▶ _AIM OF THE EXERCISE_
Please copy exactly the lines from the first in the records through the line that contains "al mismo tiempo", but not the pictures.
Top of DATA PROVIDED
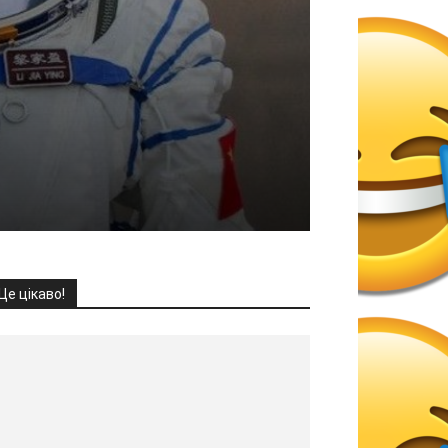
Це цікаво!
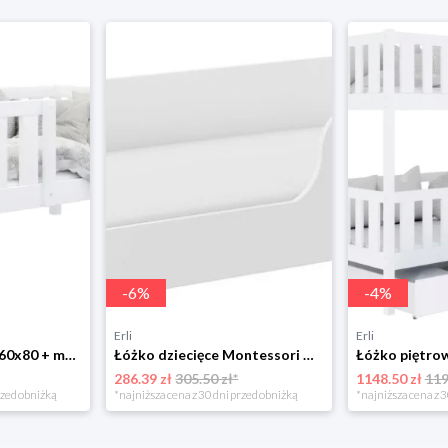
-
6
%
-
4
%
Erli
Erli
Łóżko drewniane 160x80 + materac BOBO P
Łóżko dziecięce Montessori COCO 140x70 Sonoma lub Białe
286.39 zł
305.50 zł*
1148.50 zł
119
rzed obniżką
*najniższa cena z 30 dni przed obniżką
*najniższa cena z 3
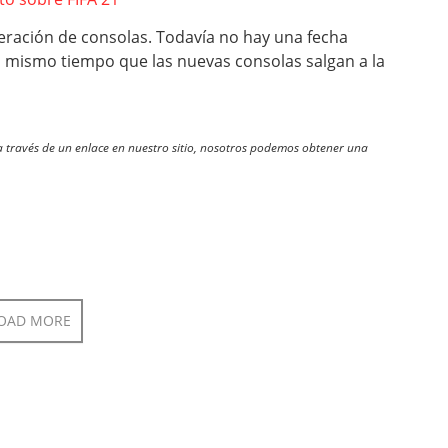
neración de consolas. Todavía no hay una fecha
al mismo tiempo que las nuevas consolas salgan a la
través de un enlace en nuestro sitio, nosotros podemos obtener una
OAD MORE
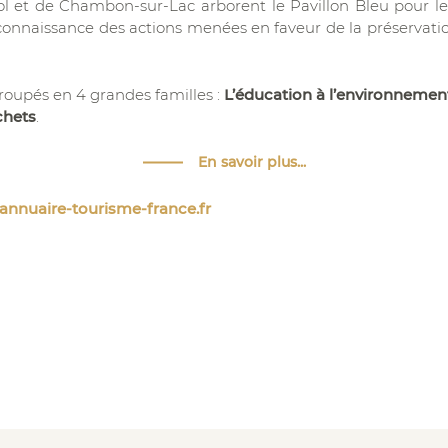
 et de Chambon-sur-Lac arborent le Pavillon Bleu pour les
econnaissance des actions menées en faveur de la préservati
groupés en 4 grandes familles :
L’éducation à l’environnement
chets
.
En savoir plus...
nnuaire-tourisme-france.fr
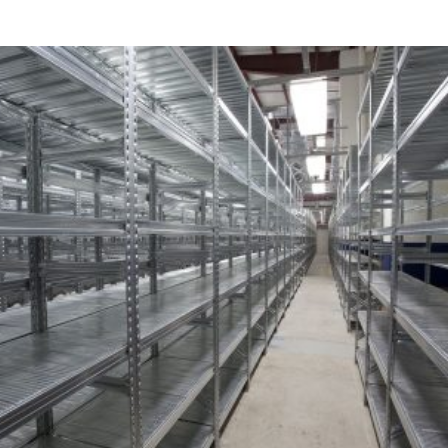
Hersteller
Metalsistem
Viale dell’In
38068 Rover
Italy
Telefonnumm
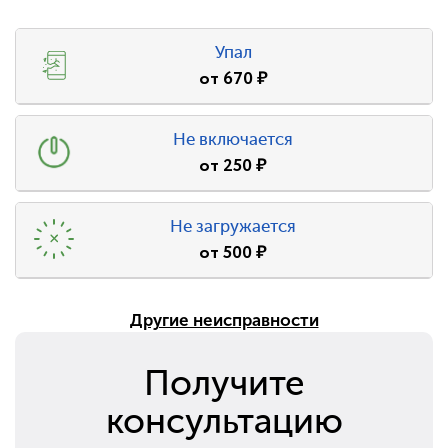
Упал
от
670
₽
Не включается
от
250
₽
Не загружается
от
500
₽
Другие неисправности
Получите
консультацию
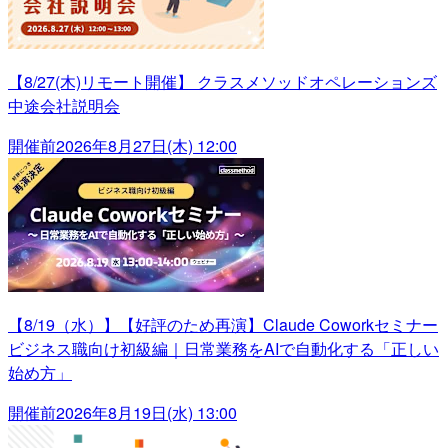
【8/27(木)リモート開催】 クラスメソッドオペレーションズ
中途会社説明会
開催前
2026年8月27日(木) 12:00
【8/19（水）】【好評のため再演】Claude Coworkセミナー
ビジネス職向け初級編｜日常業務をAIで自動化する「正しい
始め方」
開催前
2026年8月19日(水) 13:00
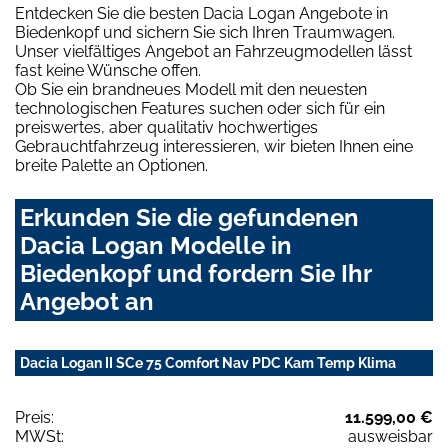
Entdecken Sie die besten Dacia Logan Angebote in
Biedenkopf und sichern Sie sich Ihren Traumwagen.
Unser vielfältiges Angebot an Fahrzeugmodellen lässt
fast keine Wünsche offen.
Ob Sie ein brandneues Modell mit den neuesten
technologischen Features suchen oder sich für ein
preiswertes, aber qualitativ hochwertiges
Gebrauchtfahrzeug interessieren, wir bieten Ihnen eine
breite Palette an Optionen.
Erkunden Sie die gefundenen
Dacia Logan Modelle in
Biedenkopf und fordern Sie Ihr
Angebot an
Dacia Logan II SCe 75 Comfort Nav PDC Kam Temp Klima
Preis:
11.599,00 €
MWSt:
ausweisbar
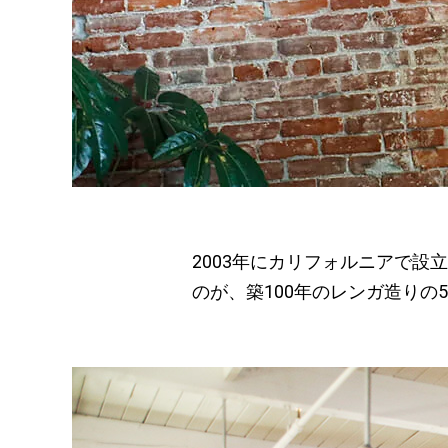
2003年にカリフォルニアで設
のが、築100年のレンガ造り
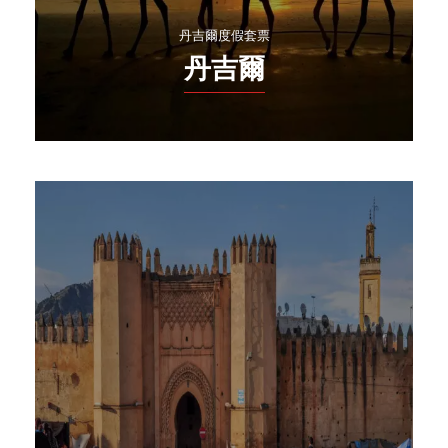
丹吉爾度假套票
丹吉爾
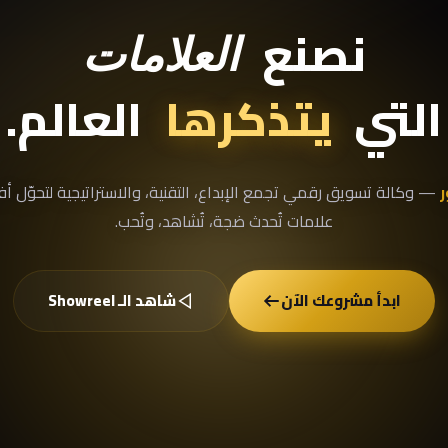
نصنع
العلامات
التي
يتذكرها
العالم.
ر
— وكالة تسويق رقمي تجمع الإبداع، التقنية، والاستراتيجية لتحوّل أف
علامات تُحدث ضجة، تُشاهد، وتُحب.
ابدأ مشروعك الآن
شاهد الـ Showreel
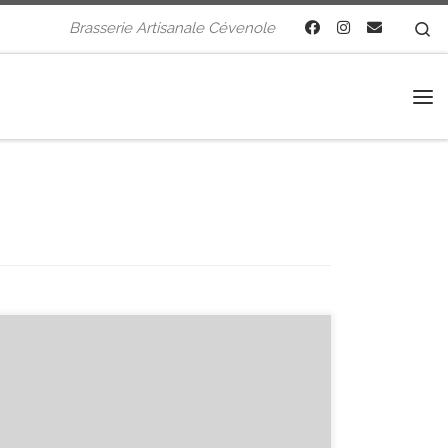
S
Brasserie Artisanale Cévenole
Me
— Fausse Blonde— 5,9 % Alc Single hop :
NECTARON Pays d’origine : Nouvelle Zélande
Après le charme discret mais indéniable du
WAKATU, on change de registre avec cette
nouvelle l’hou ultra exotique, ça envoie du fruit de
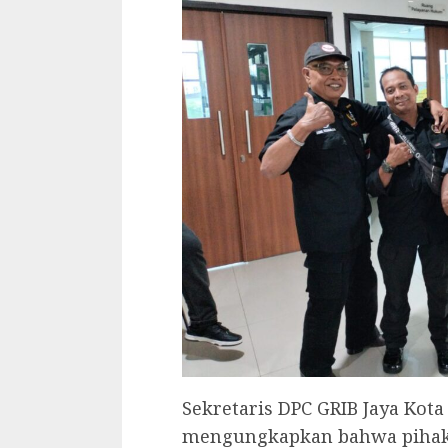
Sekretaris DPC GRIB Jaya Kot
mengungkapkan bahwa pihak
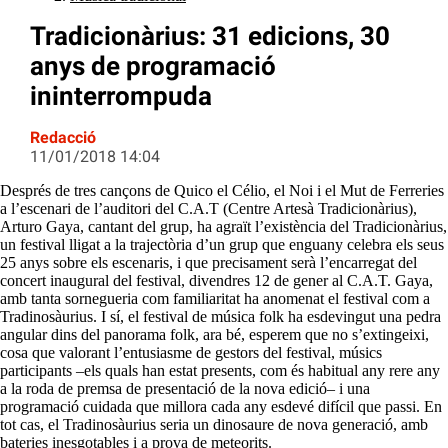
Tradicionàrius: 31 edicions, 30
anys de programació
ininterrompuda
Redacció
11/01/2018 14:04
Després de tres cançons de Quico el Célio, el Noi i el Mut de Ferreries
a l’escenari de l’auditori del C.A.T (Centre Artesà Tradicionàrius),
Arturo Gaya, cantant del grup, ha agraït l’existència del Tradicionàrius,
un festival lligat a la trajectòria d’un grup que enguany celebra els seus
25 anys sobre els escenaris, i que precisament serà l’encarregat del
concert inaugural del festival, divendres 12 de gener al C.A.T. Gaya,
amb tanta sornegueria com familiaritat ha anomenat el festival com a
Tradinosàurius. I sí, el festival de música folk ha esdevingut una pedra
angular dins del panorama folk, ara bé, esperem que no s’extingeixi,
cosa que valorant l’entusiasme de gestors del festival, músics
participants –els quals han estat presents, com és habitual any rere any
a la roda de premsa de presentació de la nova edició– i una
programació cuidada que millora cada any esdevé difícil que passi. En
tot cas, el Tradinosàurius seria un dinosaure de nova generació, amb
bateries inesgotables i a prova de meteorits.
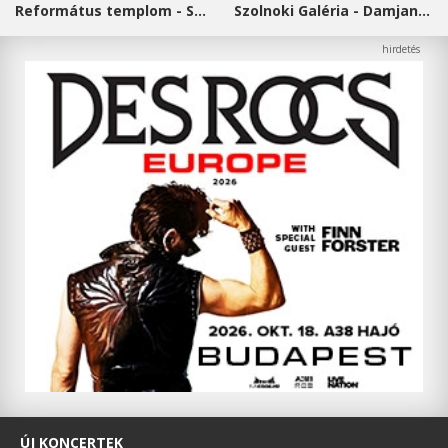
Református templom - Salgótarján
Szolnoki Galéria - Damjanich János Múzeum
ÚJ KONCERTEK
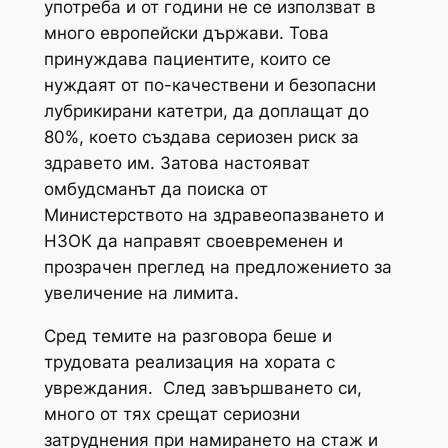
употреба и от години не се използват в
много европейски държави. Това
принуждава пациентите, които се
нуждаят от по-качествени и безопасни
лубрикирани катетри, да доплащат до
80%, което създава сериозен риск за
здравето им. Затова настояват
омбудсманът да поиска от
Министерството на здравеопазването и
НЗОК да направят своевременен и
прозрачен преглед на предложението за
увеличение на лимита.
Сред темите на разговора беше и
трудовата реализация на хората с
увреждания. След завършването си,
много от тях срещат сериозни
затруднения при намирането на стаж и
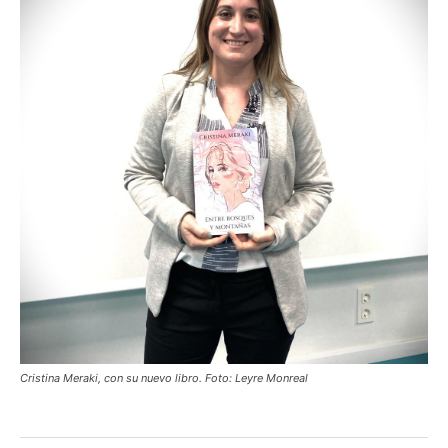
Cristina Meraki, con su nuevo libro. Foto: Leyre Monreal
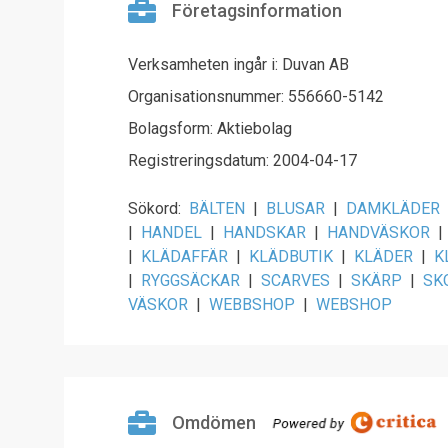
Företagsinformation
Verksamheten ingår i: Duvan AB
Organisationsnummer: 556660-5142
Bolagsform: Aktiebolag
Registreringsdatum: 2004-04-17
Sökord:
BÄLTEN
|
BLUSAR
|
DAMKLÄDER
|
HANDEL
|
HANDSKAR
|
HANDVÄSKOR
|
|
KLÄDAFFÄR
|
KLÄDBUTIK
|
KLÄDER
|
K
|
RYGGSÄCKAR
|
SCARVES
|
SKÄRP
|
SK
VÄSKOR
|
WEBBSHOP
|
WEBSHOP
Omdömen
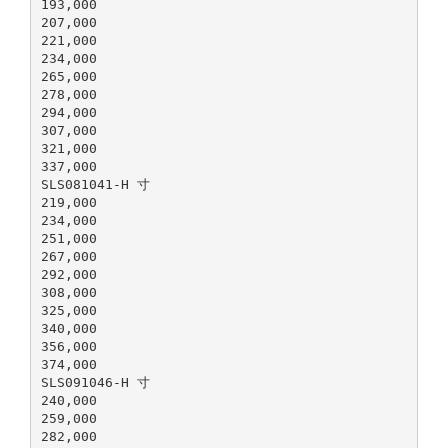
193,000
207,000
221,000
234,000
265,000
278,000
294,000
307,000
321,000
337,000
SLS081041-H 寸
219,000
234,000
251,000
267,000
292,000
308,000
325,000
340,000
356,000
374,000
SLS091046-H 寸
240,000
259,000
282,000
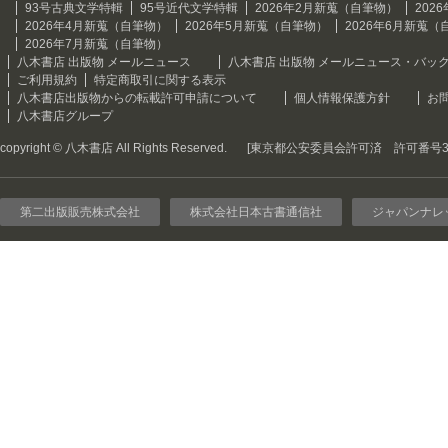
93号古典文学特輯
95号近代文学特輯
2026年2月新蒐（自筆物）
202
2026年4月新蒐（自筆物）
2026年5月新蒐（自筆物）
2026年6月新蒐（
2026年7月新蒐（自筆物）
八木書店 出版物 メールニュース
八木書店 出版物 メールニュース・バッ
ご利用規約
特定商取引に関する表示
八木書店出版物からの転載許可申請について
個人情報保護方針
お
八木書店グループ
copyright © 八木書店 All Rights Reserved.
[東京都公安委員会許可済 許可番号301
第二出版販売株式会社
株式会社日本古書通信社
ジャパンナレ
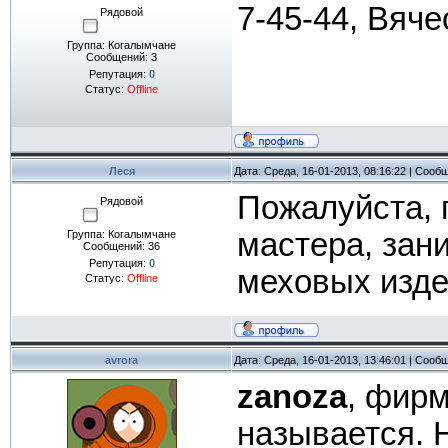
7-45-44, Вяче
Рядовой
Группа: Когалымчане
Сообщений:
3
Репутация:
0
Статус:
Offline
Леся
Дата: Среда, 16-01-2013, 08:16:22 | Сооб
Пожалуйста, 
Рядовой
мастера, зан
Группа: Когалымчане
Сообщений:
36
Репутация:
0
меховых изде
Статус:
Offline
avrora
Дата: Среда, 16-01-2013, 13:46:01 | Сооб
zanoza
, фирм
называется. 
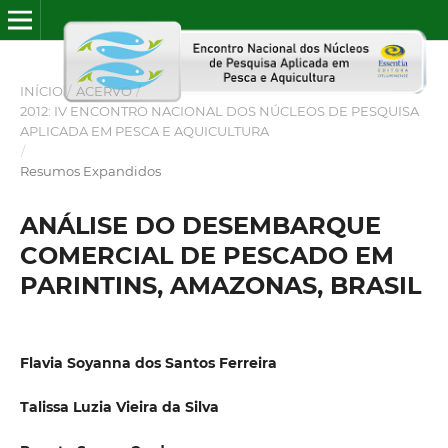
INÍCIO
/
ACERVO
/
2012: IV ENCONTRO NACIONAL DOS NÚCLEOS DE PESQUISA
APLICADA EM PESCA E AQUICULTURA
/
Resumos Expandidos
ANÁLISE DO DESEMBARQUE
COMERCIAL DE PESCADO EM
PARINTINS, AMAZONAS, BRASIL
Flavia Soyanna dos Santos Ferreira
Talissa Luzia Vieira da Silva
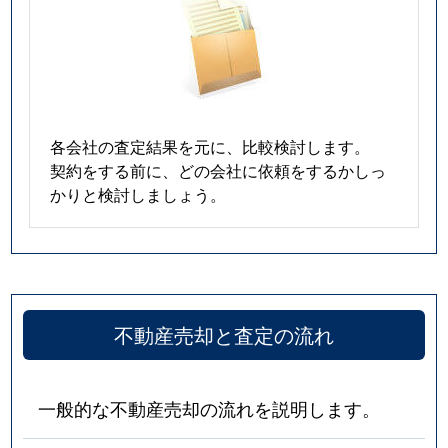
各会社の査定結果を元に、比較検討します。
契約をする前に、どの会社に依頼をするかしっ
かりと検討しましょう。
不動産売却と査定の流れ
一般的な不動産売却の流れを説明します。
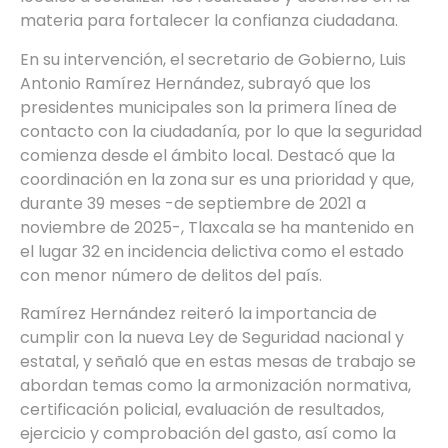
materia para fortalecer la confianza ciudadana.
En su intervención, el secretario de Gobierno, Luis
Antonio Ramírez Hernández, subrayó que los
presidentes municipales son la primera línea de
contacto con la ciudadanía, por lo que la seguridad
comienza desde el ámbito local. Destacó que la
coordinación en la zona sur es una prioridad y que,
durante 39 meses -de septiembre de 2021 a
noviembre de 2025-, Tlaxcala se ha mantenido en
el lugar 32 en incidencia delictiva como el estado
con menor número de delitos del país.
Ramírez Hernández reiteró la importancia de
cumplir con la nueva Ley de Seguridad nacional y
estatal, y señaló que en estas mesas de trabajo se
abordan temas como la armonización normativa,
certificación policial, evaluación de resultados,
ejercicio y comprobación del gasto, así como la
Bottom of DATA PROVIDED
▶ _COMPLETED TASK_
Це цікаво!
-
6
%
-
4
%
Erli
Erli
Łóżko drewniane 160x80 + materac BOBO P
Łóżko dziecięce Montessori COCO 140x70 Sonoma lub Białe
286.39 zł
305.50 zł*
1148.50 zł
119
rzed obniżką
*najniższa cena z 30 dni przed obniżką
*najniższa cena z 3
neración de consolas. Todavía no hay una fecha
al mismo tiempo que las nuevas consolas salgan a la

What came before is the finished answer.